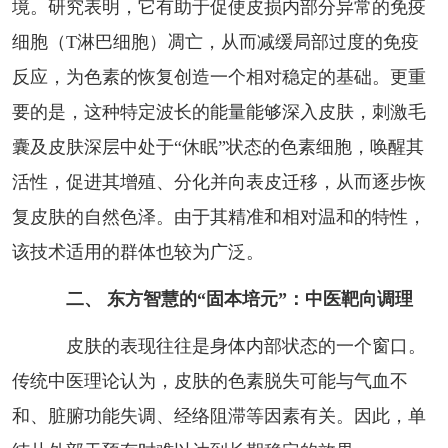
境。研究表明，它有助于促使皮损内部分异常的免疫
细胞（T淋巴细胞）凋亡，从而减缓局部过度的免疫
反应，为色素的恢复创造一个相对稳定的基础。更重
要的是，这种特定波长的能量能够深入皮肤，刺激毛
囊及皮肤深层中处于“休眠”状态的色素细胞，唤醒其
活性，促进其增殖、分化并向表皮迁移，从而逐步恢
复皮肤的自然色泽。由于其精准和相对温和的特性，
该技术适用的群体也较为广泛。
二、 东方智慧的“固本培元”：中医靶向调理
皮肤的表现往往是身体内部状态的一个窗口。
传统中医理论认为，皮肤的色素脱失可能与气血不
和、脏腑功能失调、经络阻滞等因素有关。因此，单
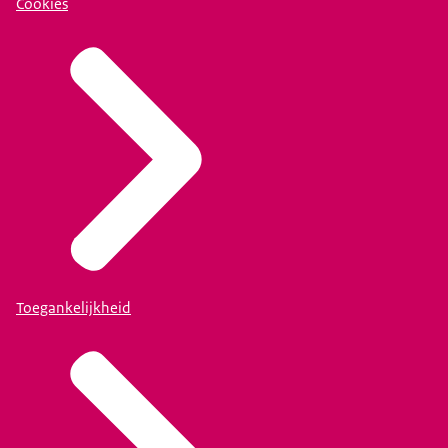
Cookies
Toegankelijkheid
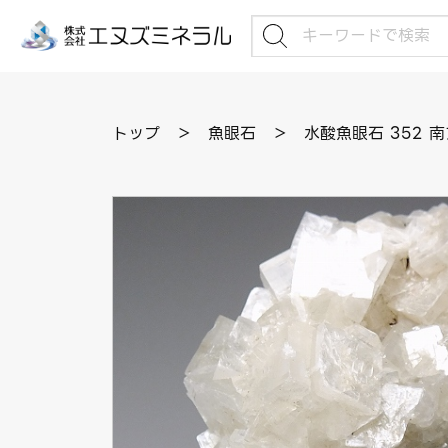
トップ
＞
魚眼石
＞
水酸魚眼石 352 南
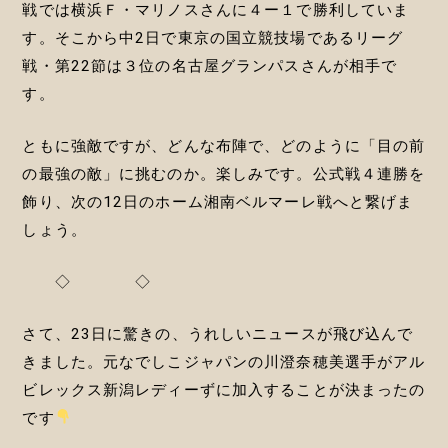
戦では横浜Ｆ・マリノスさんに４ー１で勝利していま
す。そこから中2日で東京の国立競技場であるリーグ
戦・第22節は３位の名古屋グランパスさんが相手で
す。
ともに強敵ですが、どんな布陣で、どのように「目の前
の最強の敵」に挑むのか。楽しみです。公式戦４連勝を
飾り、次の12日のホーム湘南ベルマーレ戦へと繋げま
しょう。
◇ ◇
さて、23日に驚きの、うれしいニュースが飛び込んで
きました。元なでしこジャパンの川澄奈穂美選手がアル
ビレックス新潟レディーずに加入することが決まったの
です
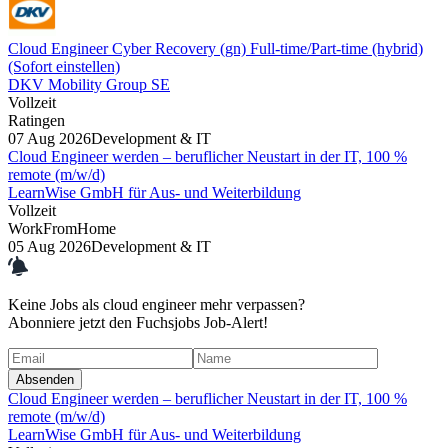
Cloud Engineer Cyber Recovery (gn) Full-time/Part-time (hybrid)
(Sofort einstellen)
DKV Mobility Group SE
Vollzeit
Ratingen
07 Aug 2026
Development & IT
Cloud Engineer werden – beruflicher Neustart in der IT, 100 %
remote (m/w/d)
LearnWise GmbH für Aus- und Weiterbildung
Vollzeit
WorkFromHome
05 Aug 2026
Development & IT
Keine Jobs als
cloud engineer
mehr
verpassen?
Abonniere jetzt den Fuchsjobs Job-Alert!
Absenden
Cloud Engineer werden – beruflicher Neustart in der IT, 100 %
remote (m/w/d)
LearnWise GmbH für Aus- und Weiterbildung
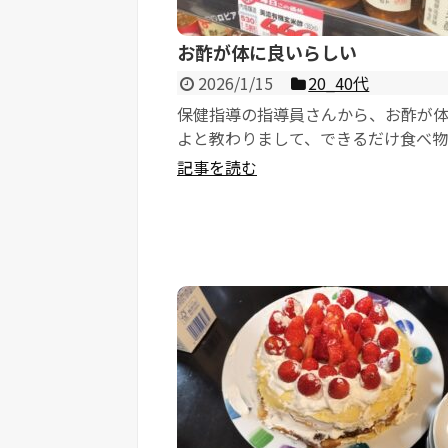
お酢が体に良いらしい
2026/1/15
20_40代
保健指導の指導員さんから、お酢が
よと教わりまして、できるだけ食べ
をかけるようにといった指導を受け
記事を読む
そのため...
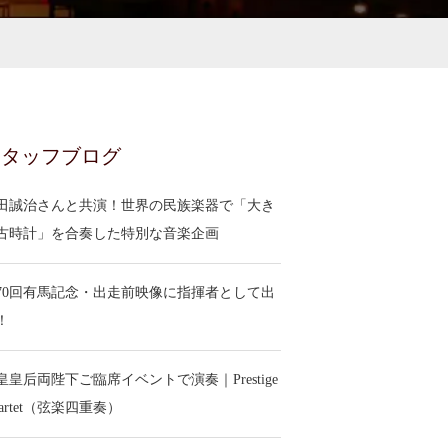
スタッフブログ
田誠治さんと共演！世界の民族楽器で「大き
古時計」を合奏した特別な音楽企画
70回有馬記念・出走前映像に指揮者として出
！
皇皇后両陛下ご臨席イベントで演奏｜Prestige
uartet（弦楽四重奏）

--- --- ---

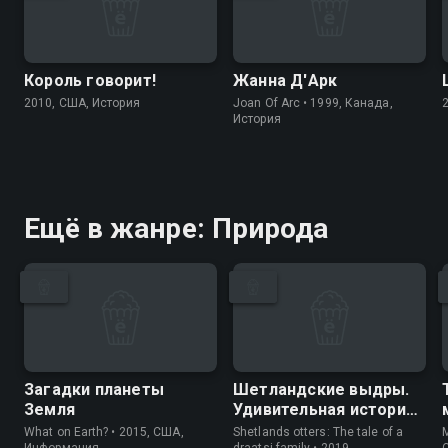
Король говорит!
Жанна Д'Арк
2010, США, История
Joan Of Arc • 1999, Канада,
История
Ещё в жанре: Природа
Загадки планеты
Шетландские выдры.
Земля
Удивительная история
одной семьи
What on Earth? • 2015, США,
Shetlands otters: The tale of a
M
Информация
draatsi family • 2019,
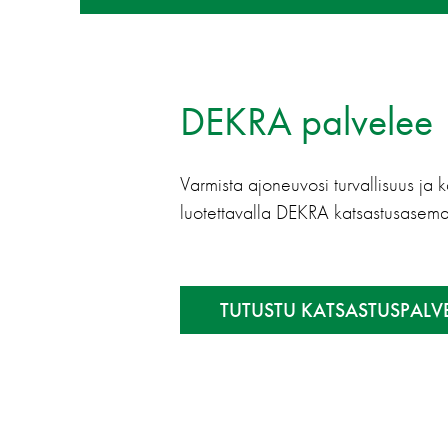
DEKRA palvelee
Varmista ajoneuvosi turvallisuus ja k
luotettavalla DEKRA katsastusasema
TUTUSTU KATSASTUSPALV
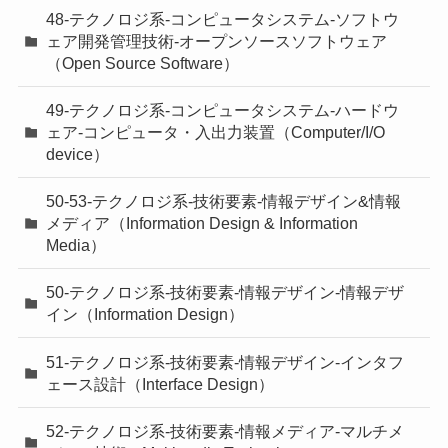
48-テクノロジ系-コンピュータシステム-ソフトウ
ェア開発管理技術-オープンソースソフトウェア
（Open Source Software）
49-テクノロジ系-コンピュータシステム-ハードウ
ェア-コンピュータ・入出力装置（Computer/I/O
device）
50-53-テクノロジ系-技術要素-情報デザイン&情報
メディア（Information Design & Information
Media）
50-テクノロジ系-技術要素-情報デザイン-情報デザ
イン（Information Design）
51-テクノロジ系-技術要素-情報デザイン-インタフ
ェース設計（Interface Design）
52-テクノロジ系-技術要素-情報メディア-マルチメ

--- --- ---

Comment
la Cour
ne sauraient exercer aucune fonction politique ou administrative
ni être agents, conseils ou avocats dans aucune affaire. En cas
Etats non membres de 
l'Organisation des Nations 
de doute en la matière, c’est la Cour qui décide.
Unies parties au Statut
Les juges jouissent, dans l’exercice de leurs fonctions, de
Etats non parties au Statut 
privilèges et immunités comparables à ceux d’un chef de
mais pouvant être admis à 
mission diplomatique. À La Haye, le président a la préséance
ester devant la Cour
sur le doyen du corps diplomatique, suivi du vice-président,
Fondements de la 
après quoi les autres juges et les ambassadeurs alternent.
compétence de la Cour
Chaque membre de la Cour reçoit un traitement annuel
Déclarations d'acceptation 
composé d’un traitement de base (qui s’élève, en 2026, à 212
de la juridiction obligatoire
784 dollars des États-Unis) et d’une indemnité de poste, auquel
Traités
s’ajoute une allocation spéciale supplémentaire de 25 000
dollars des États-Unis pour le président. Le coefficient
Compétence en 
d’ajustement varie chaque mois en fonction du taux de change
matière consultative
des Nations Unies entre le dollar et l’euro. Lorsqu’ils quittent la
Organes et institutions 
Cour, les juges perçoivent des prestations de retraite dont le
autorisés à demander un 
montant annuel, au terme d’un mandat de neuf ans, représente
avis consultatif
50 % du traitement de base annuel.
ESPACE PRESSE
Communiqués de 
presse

--- --- ---

● **PROBLEM DESCRIPTION**
Work from the entries above. Set down exactly and only the lines from the line with "境。研究表明，它有助于促使皮损内部分异常的免疫" to the line with "uartet（弦楽四重奏）", both included, and leave the pictures out.

● **REPLY**
境。研究表明，它有助于促使皮损内部分异常的免疫
细胞（T淋巴细胞）凋亡，从而减缓局部过度的免疫
反应，为色素的恢复创造一个相对稳定的基础。更重
要的是，这种特定波长的能量能够深入皮肤，刺激毛
囊及皮肤深层中处于“休眠”状态的色素细胞，唤醒其
活性，促进其增殖、分化并向表皮迁移，从而逐步恢
复皮肤的自然色泽。由于其精准和相对温和的特性，
该技术适用的群体也较为广泛。
二、 东方智慧的“固本培元”：中医靶向调理
皮肤的表现往往是身体内部状态的一个窗口。
传统中医理论认为，皮肤的色素脱失可能与气血不
和、脏腑功能失调、经络阻滞等因素有关。因此，单
Cookies
Toegankelijkheid
トップ
＞
魚眼石
＞
水酸魚眼石 352 南
戦では横浜Ｆ・マリノスさんに４ー１で勝利していま
す。そこから中2日で東京の国立競技場であるリーグ
戦・第22節は３位の名古屋グランパスさんが相手で
す。
ともに強敵ですが、どんな布陣で、どのように「目の前
の最強の敵」に挑むのか。楽しみです。公式戦４連勝を
飾り、次の12日のホーム湘南ベルマーレ戦へと繋げま
しょう。
◇ ◇
さて、23日に驚きの、うれしいニュースが飛び込んで
きました。元なでしこジャパンの川澄奈穂美選手がアル
ビレックス新潟レディーずに加入することが決まったの
です
Cloud Engineer Cyber Recovery (gn) Full-time/Part-time (hybrid)
(Sofort einstellen)
DKV Mobility Group SE
Vollzeit
Ratingen
07 Aug 2026
Development & IT
Cloud Engineer werden – beruflicher Neustart in der IT, 100 %
remote (m/w/d)
LearnWise GmbH für Aus- und Weiterbildung
Vollzeit
WorkFromHome
05 Aug 2026
Development & IT
Keine Jobs als
cloud engineer
mehr
verpassen?
Abonniere jetzt den Fuchsjobs Job-Alert!
Absenden
Cloud Engineer werden – beruflicher Neustart in der IT, 100 %
remote (m/w/d)
LearnWise GmbH für Aus- und Weiterbildung
お酢が体に良いらしい
2026/1/15
20_40代
保健指導の指導員さんから、お酢が
よと教わりまして、できるだけ食べ
をかけるようにといった指導を受け
記事を読む
そのため...
スタッフブログ
田誠治さんと共演！世界の民族楽器で「大き
古時計」を合奏した特別な音楽企画
70回有馬記念・出走前映像に指揮者として出
！
皇皇后両陛下ご臨席イベントで演奏｜Prestige
uartet（弦楽四重奏）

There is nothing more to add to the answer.